Villa Lituania si trova sulla Via Nomentana a Roma - nello stesso quartiere dove hanno sede numerose ambasciate straniere - ed è stata oggetto di interesse degli artisti Nomeda & Gediminas Urbonas che, per la Biennale di Venezia, presentano un lavoro di "anarchitectural restoration" di quello stesso edificio.
Come il suo stesso nome indica, la villa ha un forte legame con la Lituania; è stata infatti sede della sua ambasciata dal 1933 al 1940, anno in cui la proprietà passò all'URSS che aveva da poco occupato il territorio lituano. Le chiavi della proprietà vennero cedute dal governo italiano a quello sovietico in seguito agli accordi siglati con il Patto Molotov-Ribbentrop del 1939.
Nonostante la disgregazione dell'Unione Sovietica e la formazione della nuova Repubblica di Lituania avvenuta nel 1990-91, la Villa appartiene ancora alla Russia. Ad oggi è considerata l'ultimo territorio lituano occupato da un governo straniero.
Menzione d’onore a Nedko Solakov per la sua partecipazione alla mostra centrale internazionale: "Nell'Arsenale è esposta un'installazione che ha colpito la Giuria per il suo contenuto, la sua presentazione e la particolare rilevanza nei confronti dello spazio.
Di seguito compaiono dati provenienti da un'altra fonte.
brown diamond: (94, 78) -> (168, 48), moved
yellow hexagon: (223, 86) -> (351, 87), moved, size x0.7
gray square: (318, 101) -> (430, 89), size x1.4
La Giuria decide di assegnare una menzione d'onore a un artista i cui progetti si articolano attraverso un vasto repertorio di strategie estetiche e come riconoscimento per la sua capacità di creare legami provocatori tra cultura, politica e rappresentazione simbolica” l'artista bulgaro NEDKO SOLAKOV, classe 1957. Menzione d'onore a un artista:
Nedko Solakov, nato a Cherven Briag, Bulgaria, nel 1957. Vive e lavora a Sofia, Bulgaria.
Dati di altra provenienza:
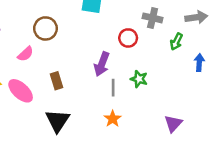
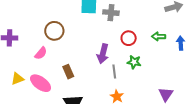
gray cross: (153, 18) -> (111, 13), moved
red circle: (128, 38) -> (129, 38), moved
green arrow: (176, 42) -> (159, 36), moved, turned 72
Sin dai primi anni Novanta Nedko Solakov (nato a Tcherven Briag nel 1957, Bulgaria; vive a Sofia) ha partecipato a numerose esposizioni sia in Europa che negli Stati Uniti. Il suo lavoro è stato presentato a Aperto ‘93 (Biennale di Venezia); alla 48°, 49° e 50° Biennale di Venezia; alla 3° and 4° Biennale di Istanbul; a São Paulo ‘94; a Manifesta 1, Rotterdam; alla 2° and 4° Biennale di Gwangju; alla 5° Biennale di Lyon, a Sonsbeek 9, Arnhem, alla 4° and 5° Biennale di Cetinje e alla prima Biennale di Lodz. Recentemente ha avuto mostre personali al Museu do Chiado, Lisbona; De Appel, Amsterdam; CCA Kitakyushu, Giappone; Museo Nacional Centro de Arte Reina Sofía, Madrid, Israel Museum, Gerusalemme e al Centre d’Art Santa Monica, Barcelona. Nel 2003-2005 un’ampia mostra personale "A 12 1/3 (and even more) Year Survey" è stata presentata al Casino Luxembourg, Rooseum Malmoe e O.K Centrum Linz. Tra i progetti futuri: “Leftovers,” personale alla Kunsthaus di Zurigo; 7° Biennale di Sharjah, Emirati Arabi; 9° Biennale di Istanbul.
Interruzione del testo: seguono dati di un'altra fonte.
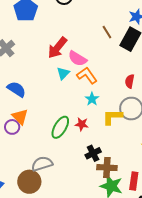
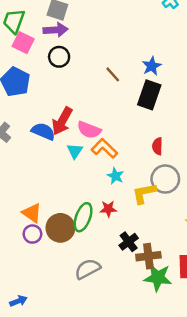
brown line: (107, 32) -> (113, 74), moved
blue semicircle: (17, 89) -> (43, 131), moved
purple circle: (12, 127) -> (32, 234), moved
gray semicircle: (42, 164) -> (88, 269), moved
brown circle: (29, 182) -> (60, 228), moved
Artista di fama internazionale, ha partecipato, fra le altre, alle Biennali di Istanbul, Venezia, São Paulo e a Manifesta di Rotterdam. Comune denominatore delle sue opere, realizzate con diversi mezzi (scultura, pittura, fotografia, disegno, installazione e performance), è una corrosiva e sovversiva ironia, uno sguardo acuto e divertito che sembra sempre scrutare lo spettatore e le sue reazioni.